World News

Python Catches Thai Woman, Holds Her For Two Hours Before Freeing Her

BANGKOK — A 64-year-old woman was preparing to do the evening dishes at her home outside Bangkok when she felt a sharp pain in her thigh and looked down to see a huge python grabbing her.

“I was going to draw water and when I sat down, it bit me immediately,” Arom Arunroj told Thai newspaper Thairath. “When I looked, I saw the snake coiling around me.”

The four- to five-metre-long (13- to 16-foot-long) python coiled around her torso, pressing her against her kitchen floor.

“I grabbed him by the head, but he wouldn’t let go,” she said. “He just kept tightening.”

Pythons are non-venomous constrictors, which kill their prey by gradually taking away their breath.

Leaning against her kitchen door, she screamed for help, but it was only when a neighbor happened to walk by about an hour and a half later and heard her screams that the authorities were called.

Police officer Anusorn Wongmalee, who responded Thursday, told The Associated Press that when he arrived, the woman was still leaning against her door, looking exhausted and pale, with the snake wrapped around her.

Police and animal control officers used a crowbar to hit the snake in the head until it let go and slithered away before it could be captured.

In total, Arom spent about two hours Tuesday evening in the python’s clutches before being released.

She was treated for several bites, but otherwise appeared unharmed in videos of her speaking to Thai media shortly after the incident.

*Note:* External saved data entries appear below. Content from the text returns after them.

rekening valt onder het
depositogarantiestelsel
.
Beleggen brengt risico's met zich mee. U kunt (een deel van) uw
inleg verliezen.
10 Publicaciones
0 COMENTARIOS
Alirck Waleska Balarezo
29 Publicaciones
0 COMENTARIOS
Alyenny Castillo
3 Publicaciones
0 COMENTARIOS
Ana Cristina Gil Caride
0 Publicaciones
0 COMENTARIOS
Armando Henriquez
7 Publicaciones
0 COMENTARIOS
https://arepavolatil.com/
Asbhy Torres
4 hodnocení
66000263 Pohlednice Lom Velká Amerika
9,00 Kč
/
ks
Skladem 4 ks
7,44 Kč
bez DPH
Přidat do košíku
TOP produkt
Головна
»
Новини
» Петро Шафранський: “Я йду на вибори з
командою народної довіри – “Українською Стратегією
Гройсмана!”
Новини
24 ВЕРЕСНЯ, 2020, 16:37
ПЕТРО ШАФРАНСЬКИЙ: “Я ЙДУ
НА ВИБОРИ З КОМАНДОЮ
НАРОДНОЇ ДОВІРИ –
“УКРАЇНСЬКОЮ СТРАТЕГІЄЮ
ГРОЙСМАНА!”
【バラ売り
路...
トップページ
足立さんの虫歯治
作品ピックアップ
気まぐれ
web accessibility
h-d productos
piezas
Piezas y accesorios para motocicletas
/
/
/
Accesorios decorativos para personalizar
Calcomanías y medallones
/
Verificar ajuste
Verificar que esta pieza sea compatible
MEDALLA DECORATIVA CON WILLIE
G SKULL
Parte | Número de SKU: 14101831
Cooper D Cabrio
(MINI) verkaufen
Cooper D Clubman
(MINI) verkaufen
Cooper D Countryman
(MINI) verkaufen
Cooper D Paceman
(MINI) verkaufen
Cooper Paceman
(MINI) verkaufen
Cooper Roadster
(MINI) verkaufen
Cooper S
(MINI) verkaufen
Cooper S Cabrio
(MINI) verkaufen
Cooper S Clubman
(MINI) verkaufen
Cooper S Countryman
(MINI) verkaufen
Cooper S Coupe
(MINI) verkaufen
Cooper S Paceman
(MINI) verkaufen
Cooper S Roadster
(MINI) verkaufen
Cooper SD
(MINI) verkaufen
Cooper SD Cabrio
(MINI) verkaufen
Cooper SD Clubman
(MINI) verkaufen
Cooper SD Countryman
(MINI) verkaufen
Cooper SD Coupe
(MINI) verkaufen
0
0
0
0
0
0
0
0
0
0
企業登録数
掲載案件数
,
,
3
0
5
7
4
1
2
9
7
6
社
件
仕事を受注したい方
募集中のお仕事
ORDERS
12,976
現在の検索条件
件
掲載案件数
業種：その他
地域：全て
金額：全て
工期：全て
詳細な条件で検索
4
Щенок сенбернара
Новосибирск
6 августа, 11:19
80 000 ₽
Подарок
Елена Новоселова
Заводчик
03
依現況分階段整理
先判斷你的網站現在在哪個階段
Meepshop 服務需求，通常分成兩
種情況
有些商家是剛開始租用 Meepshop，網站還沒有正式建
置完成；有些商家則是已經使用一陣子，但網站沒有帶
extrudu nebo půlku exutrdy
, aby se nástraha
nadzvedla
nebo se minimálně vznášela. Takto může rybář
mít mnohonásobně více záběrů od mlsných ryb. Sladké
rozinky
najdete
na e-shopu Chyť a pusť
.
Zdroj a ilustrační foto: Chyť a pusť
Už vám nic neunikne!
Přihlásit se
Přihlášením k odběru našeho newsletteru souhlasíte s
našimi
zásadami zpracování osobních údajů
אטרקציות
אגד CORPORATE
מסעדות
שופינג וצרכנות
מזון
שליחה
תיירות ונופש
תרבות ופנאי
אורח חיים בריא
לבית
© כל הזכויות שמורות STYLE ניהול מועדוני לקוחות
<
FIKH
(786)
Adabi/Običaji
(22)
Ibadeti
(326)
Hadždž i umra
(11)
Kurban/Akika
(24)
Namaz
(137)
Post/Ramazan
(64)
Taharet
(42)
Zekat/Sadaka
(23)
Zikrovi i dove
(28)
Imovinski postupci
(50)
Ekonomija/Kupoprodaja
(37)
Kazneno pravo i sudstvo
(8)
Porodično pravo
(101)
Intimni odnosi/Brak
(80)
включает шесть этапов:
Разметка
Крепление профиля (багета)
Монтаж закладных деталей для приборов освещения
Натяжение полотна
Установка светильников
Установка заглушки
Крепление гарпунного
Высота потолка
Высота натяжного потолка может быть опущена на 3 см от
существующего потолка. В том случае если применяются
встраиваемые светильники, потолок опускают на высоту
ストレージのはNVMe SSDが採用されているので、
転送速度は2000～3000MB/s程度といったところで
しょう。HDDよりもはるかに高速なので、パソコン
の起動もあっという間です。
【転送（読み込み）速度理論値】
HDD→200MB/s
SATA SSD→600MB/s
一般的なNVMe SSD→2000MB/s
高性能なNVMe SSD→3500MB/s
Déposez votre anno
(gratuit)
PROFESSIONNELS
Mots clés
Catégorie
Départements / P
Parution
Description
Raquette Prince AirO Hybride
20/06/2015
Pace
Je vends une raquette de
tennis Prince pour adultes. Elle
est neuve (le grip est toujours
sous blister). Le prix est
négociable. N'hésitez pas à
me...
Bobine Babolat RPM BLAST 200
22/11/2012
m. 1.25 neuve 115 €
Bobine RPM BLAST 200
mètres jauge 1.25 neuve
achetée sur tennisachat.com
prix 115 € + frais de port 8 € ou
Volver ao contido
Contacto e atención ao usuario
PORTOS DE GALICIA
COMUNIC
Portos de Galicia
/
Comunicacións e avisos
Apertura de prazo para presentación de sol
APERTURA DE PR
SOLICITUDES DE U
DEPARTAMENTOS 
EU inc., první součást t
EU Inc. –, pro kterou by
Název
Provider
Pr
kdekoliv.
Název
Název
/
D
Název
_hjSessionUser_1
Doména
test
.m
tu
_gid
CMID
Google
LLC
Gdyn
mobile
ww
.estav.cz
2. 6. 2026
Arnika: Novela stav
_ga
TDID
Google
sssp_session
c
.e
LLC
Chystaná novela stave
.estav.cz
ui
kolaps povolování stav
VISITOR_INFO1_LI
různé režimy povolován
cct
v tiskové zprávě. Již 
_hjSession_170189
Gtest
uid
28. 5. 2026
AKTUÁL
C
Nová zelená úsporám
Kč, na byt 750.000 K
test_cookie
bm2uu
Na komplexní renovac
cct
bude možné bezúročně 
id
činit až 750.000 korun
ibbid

Snake encounters are not uncommon in Thailand. Last year, 26 people were killed by venomous snake bites, according to government statistics. A total of 12,000 people were treated for bites from snakes and other venomous animals in 2023.

The reticulated python is the largest snake found in Thailand. Its size typically ranges from 1.5 to 6.5 meters (5 to 21 feet) and it weighs up to about 75 kilograms (165 pounds). Some have been found to be up to 10 meters (33 feet) long and weigh 130 kilograms (287 pounds).

Small pythons feed on small mammals such as rats, but larger snakes feed on pigs, deer, and even domestic dogs and cats. Attacks on humans are not common, although they do occur occasionally.